I find myself repeating my mother’s words for Amanda as we circle the monument.
“The story goes that, in 1979, in a small town about ninety miles from Atlanta, an elderly gentleman went to a granite wholesaler and commissioned a unique project for a small group of loyal Americans who believed in God and country. The monument is supposed to be instructions for future generations, inscribed in eight modern languages as well as four ancient language scripts, on how to rebuild society after a destructive event.
“The four outer stones are arranged so that they mark the lunar declination cycle. The center column has a hole carved at an angle for viewing the North Star as well as a slot that is aligned with the sun solstices and equinoxes. And a small aperture in the capstone allows a ray of sun to shine a beam, indicating the day of the year, meaning the stones can be used as a compass, clock, and calendar.”
“I will admit that I did a little research on the stones while you were driving. It’s my understanding it’s the guidelines that upset people and started all the conspiracy theories about who had built it and why.”
“I know. Upon first glance, they seem to be basic life lessons, right
? Things like: Rule passion - faith - tradition - and all things with tempered reason; Protect people and nations with fair laws and just courts; Avoid petty laws and useless officials; Prize truth - beauty - love - seeking harmony with the infinite; Balance personal rights with social duties; Be not a cancer on the earth - Leave room for nature - Leave room for nature; Guide reproduction wisely - improving fitness and diversity.”
“But some of them got conspiracy theorists in an uproar,” she says. “Like, Let all nations rule internally, resolving external disputes in a world court—which you wouldn’t think was that big of a deal. We already have the United Nations, the World Trade Organization.”
“Except the same conspiracy theorists say the United Nations—whose flag literally shows the world in its crosshairs and also has thirty-three sections and is flanked by olive branches similar to the Masonic symbols—is part of an elitist group of authority.”
“Well, there have been elitist groups in every society in history, so …” she counters.
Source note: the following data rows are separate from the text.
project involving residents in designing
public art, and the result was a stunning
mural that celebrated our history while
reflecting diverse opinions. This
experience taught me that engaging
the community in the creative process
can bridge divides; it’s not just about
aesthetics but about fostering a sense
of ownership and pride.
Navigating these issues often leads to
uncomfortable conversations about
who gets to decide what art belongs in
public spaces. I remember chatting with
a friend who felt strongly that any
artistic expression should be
“I remember my mother telling me that, when it says, Unite humanity with a living new language, some believe this to mean the English language. But it’s the very first one—Maintain humanity under 500,000,000 in perpetual balance with nature—that concerned her. She told me that conspiracy theories suggest there is a group who wants to make this happen. Some call it the Big Culling and say that only the strong will survive. They believe humans are being poisoned with things like fluoride in our water, chemicals in our sweeteners and soft drinks, and genetically modified food that destroys our immune systems. While it’s true that those things are causing cancers and other health issues, if that is the great culling, it’s taking an awfully long time. If someone wanted to make it happen faster, how would they do it?”
“Nuclear?” Amanda asks.
“We’re talking thirteen out of fourteen would be dead. Ares’s idea of Arcadia was one with nature, something you couldn’t have after a nuclear fallout. When I was here with my mom, I asked her why put the Guidestones here, in the middle of nowhere.”